### PROBLEM STATEMENT
From the entries below, tally how many lines contain "Naga" and report only that figure.

### PROVIDED DATA
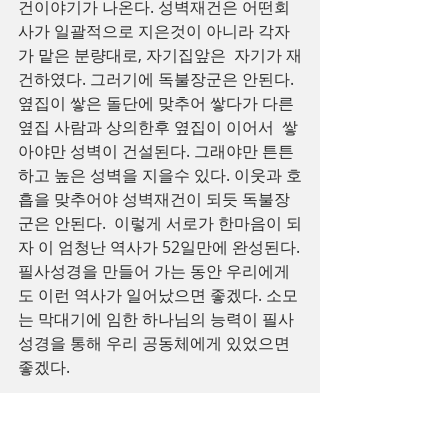
건이야기가 나온다. 성벽재건은 어떤회
사가 일괄적으로 지은것이 아니라 각자
가 맡은 분량대로, 자기집앞은  자기가 재
건하였다. 그러기에 독불장군은 안된다. 
옆집이 쌓은 돌단에 맞추어 쌓다가 다른 
옆집 사람과 상의한후 옆집이 이어서  쌓
아야만 성벽이 건설된다. 그래야만 튼튼
하고 높은 성벽을 지을수 있다. 이웃과 호
흡을 맞추어야 성벽재건이 되듯 독불장
군은 안된다.  이렇게 서로가 한마음이 되
자 이 엄청난 역사가 52일만에 완성된다.
필사성경을 만들어 가는 동안 우리에게
도 이런 역사가 일어났으면 좋겠다. 소모
는 막대기에 임한 하나님의 능력이 필사
성경을 통해 우리 공동체에게 있었으면 
좋겠다.
그리고 나도 소모는 막대기임을 고백하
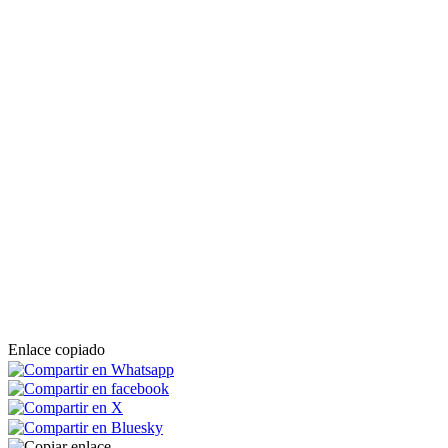
Enlace copiado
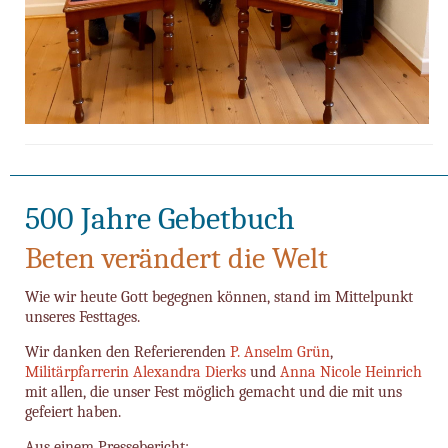
500 Jahre Gebetbuch
Beten verändert die Welt
Wie wir heute Gott begegnen können, stand im Mittelpunkt
unseres Festtages.
Wir danken den Referierenden
P. Anselm Grün
,
Militärpfarrerin Alexandra Dierks
und
Anna Nicole Heinrich
mit allen, die unser Fest möglich gemacht und die mit uns
gefeiert haben.
Aus einem Pressebericht:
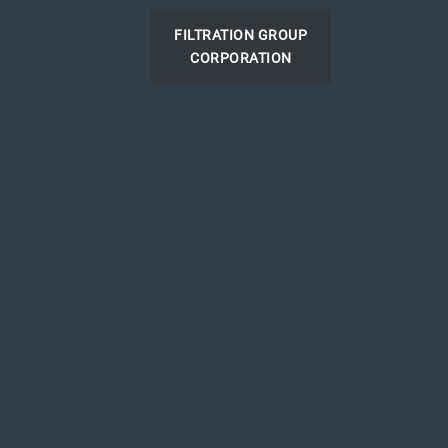
FILTRATION GROUP
CORPORATION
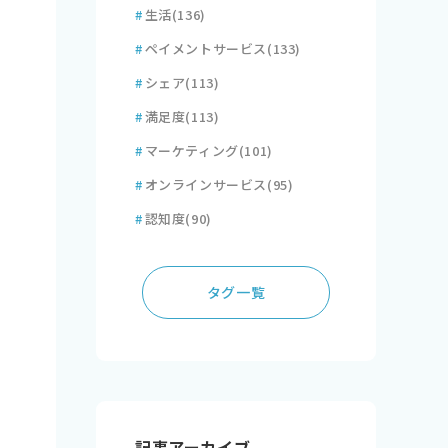
#
生活
(136)
#
ペイメントサービス
(133)
#
シェア
(113)
#
満足度
(113)
#
マーケティング
(101)
#
オンラインサービス
(95)
#
認知度
(90)
タグ一覧
記事アーカイブ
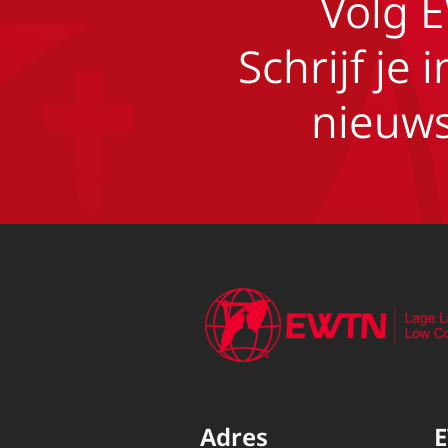
Volg 
Schrijf je 
nieuws
Adres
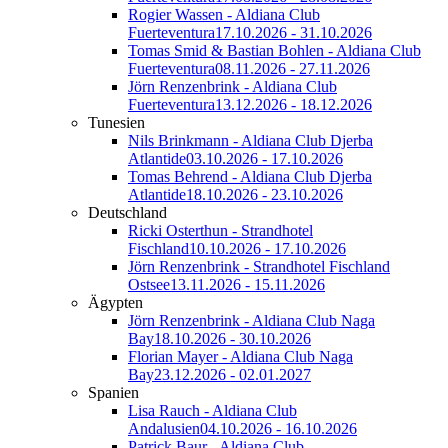
Rogier Wassen - Aldiana Club
Fuerteventura
17.10.2026 - 31.10.2026
Tomas Smid & Bastian Bohlen - Aldiana Club
Fuerteventura
08.11.2026 - 27.11.2026
Jörn Renzenbrink - Aldiana Club
Fuerteventura
13.12.2026 - 18.12.2026
Tunesien
Nils Brinkmann - Aldiana Club Djerba
Atlantide
03.10.2026 - 17.10.2026
Tomas Behrend - Aldiana Club Djerba
Atlantide
18.10.2026 - 23.10.2026
Deutschland
Ricki Osterthun - Strandhotel
Fischland
10.10.2026 - 17.10.2026
Jörn Renzenbrink - Strandhotel Fischland
Ostsee
13.11.2026 - 15.11.2026
Ägypten
Jörn Renzenbrink - Aldiana Club Naga
Bay
18.10.2026 - 30.10.2026
Florian Mayer - Aldiana Club Naga
Bay
23.12.2026 - 02.01.2027
Spanien
Lisa Rauch - Aldiana Club
Andalusien
04.10.2026 - 16.10.2026
Patrick Baur - Aldiana Club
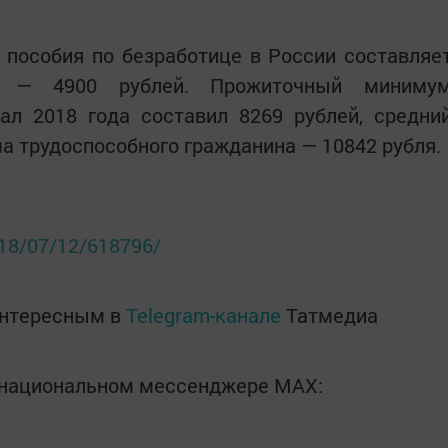
пособия по безработице в России составляе
й — 4900 рублей. Прожиточный миниму
ал 2018 года составил 8269 рублей, средни
 трудоспособного гражданина — 10842 рубля.
018/07/12/618796/
интересным в
Telegram-канале
Татмедиа
в национальном мессенджере MАХ:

### YOUR RESPONSE
2